World’s Largest Sovereign Wealth Fund Advises Ditching Oil and Gas Holdings
Energy industry jolted by advice to Norwegian government from its central bank, which runs $1 trillion fund.
Read the entire article at The Guardian.
The Norwegian central bank, which runs the country’s sovereign wealth fund – the world’s biggest – has told its government it should dump its shares in oil and gas companies, in a move that could have significant consequences for the sector.
Norges Bank, which manages Norway’s $1tn fund, said ministers should take the step to avoid the fund’s value being hit by a permanent fall in the oil price. The fund was built on the back of Norway’s hydrocarbon wealth, and around 300bn krone (£27.73bn), or 6%, is invested in oil and gas companies.
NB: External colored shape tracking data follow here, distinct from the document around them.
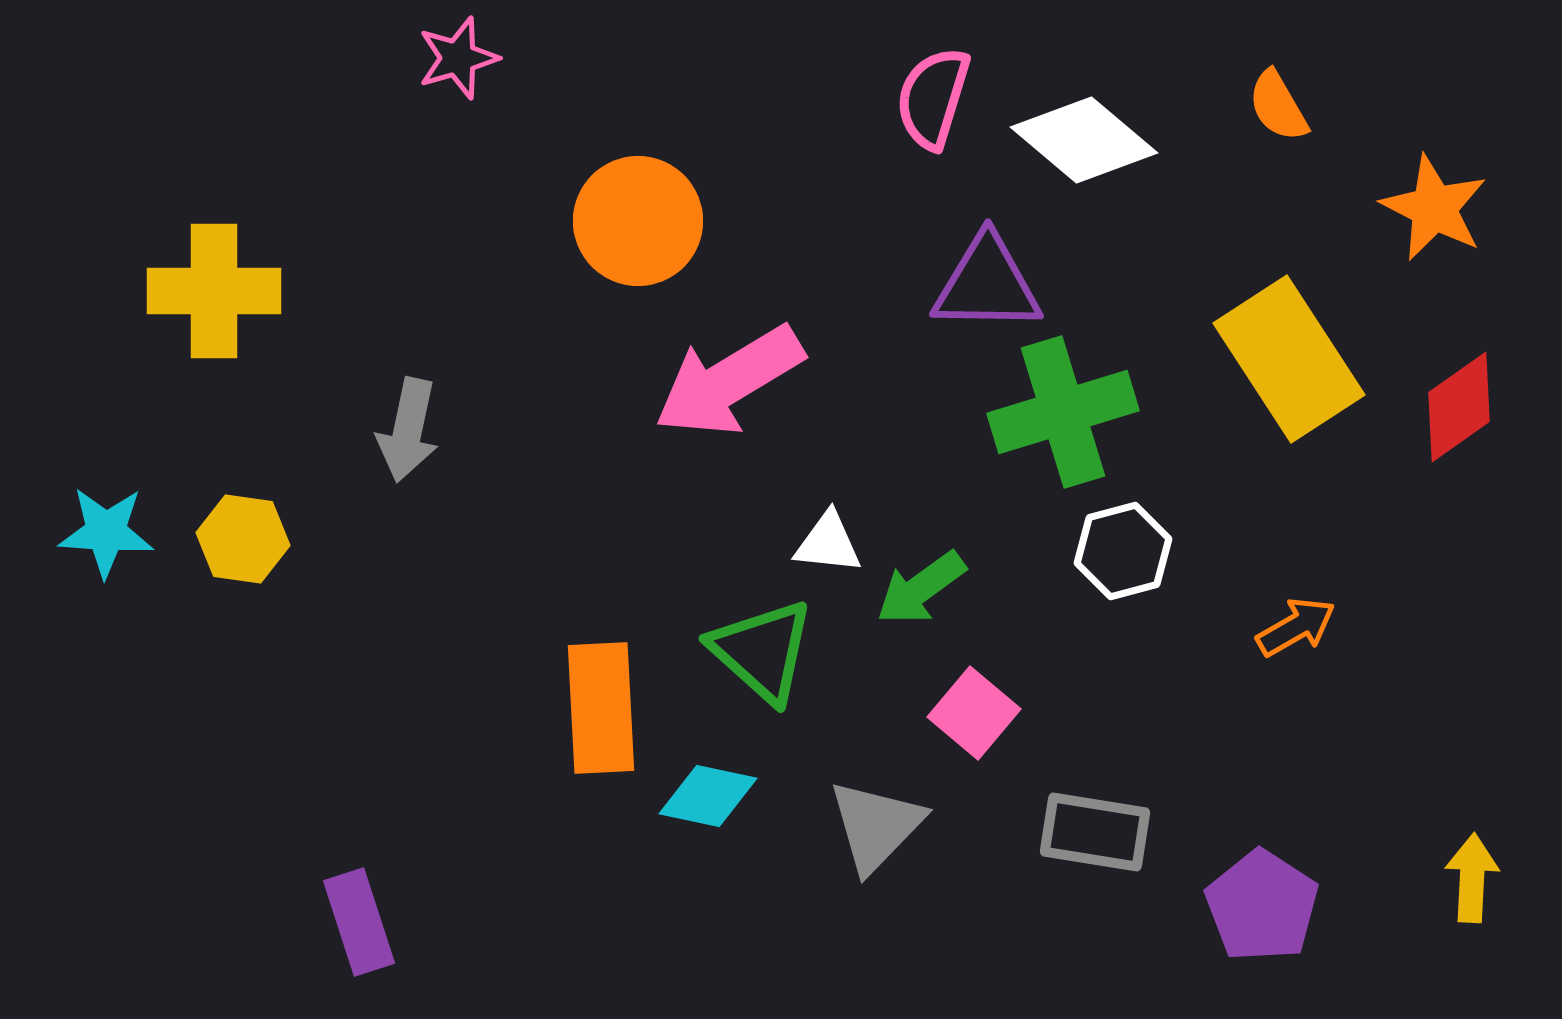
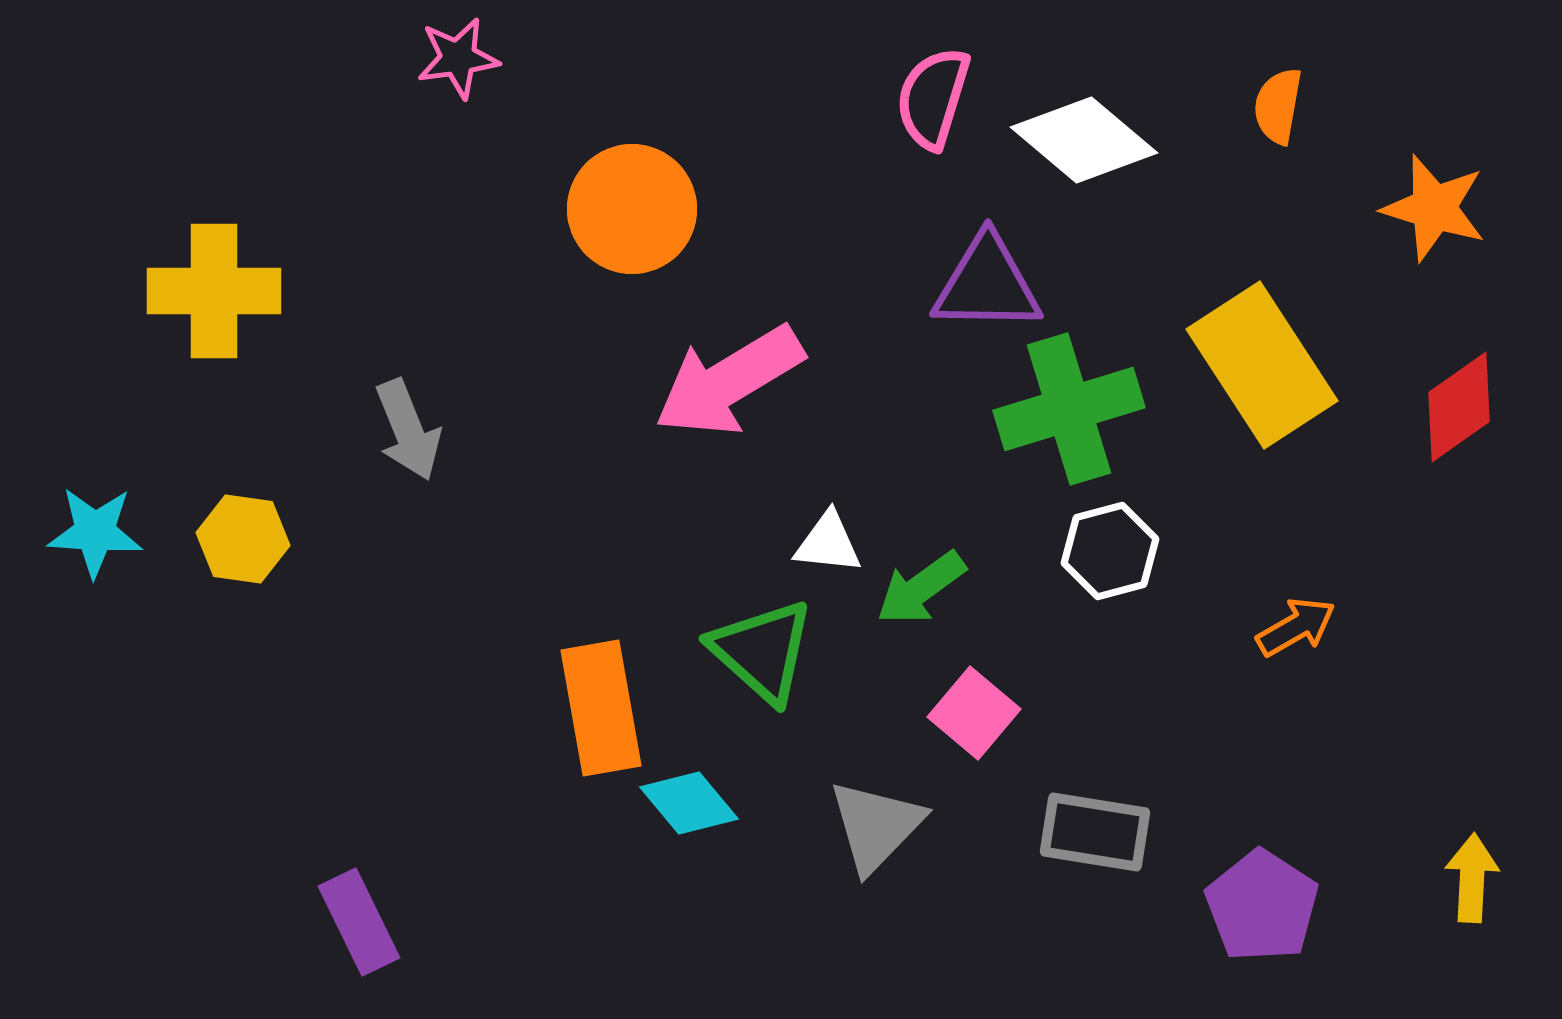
pink star: rotated 8 degrees clockwise
orange semicircle: rotated 40 degrees clockwise
orange star: rotated 10 degrees counterclockwise
orange circle: moved 6 px left, 12 px up
yellow rectangle: moved 27 px left, 6 px down
green cross: moved 6 px right, 3 px up
gray arrow: rotated 34 degrees counterclockwise
cyan star: moved 11 px left
white hexagon: moved 13 px left
orange rectangle: rotated 7 degrees counterclockwise
cyan diamond: moved 19 px left, 7 px down; rotated 38 degrees clockwise
purple rectangle: rotated 8 degrees counterclockwise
The recommendation by Norway’s central bank pushed down shares in European oil companies. Europe’s index of oil and gas shares hit its lowest level since mid-October on the news and was trading down 0.39% by late afternoon.
“The return on oil and gas stocks has been significantly lower than in the broad equity market in periods of falling oil prices,” the bank explained in a statement. “Therefore, it is the bank’s assessment that the government’s wealth can be made less vulnerable to a permanent drop in oil prices if the GPFG [sovereign wealth fund] is not invested in oil and gas stocks.”
The Norwegian government said it would consider the proposal, but a decision should not be expected until next year and a “thorough assessment” was required. Norway’s largest private pension by value said that if the fund did ditch oil and gas stocks, the action could influence other investors.
Jan Erik Saugestad, chief executive of Storebrand Asset Management, said: “From a financial point of view this makes perfect sense, and we have been arguing for this for many years. This is a rational move given the overall exposure the Norwegian economy has towards oil.”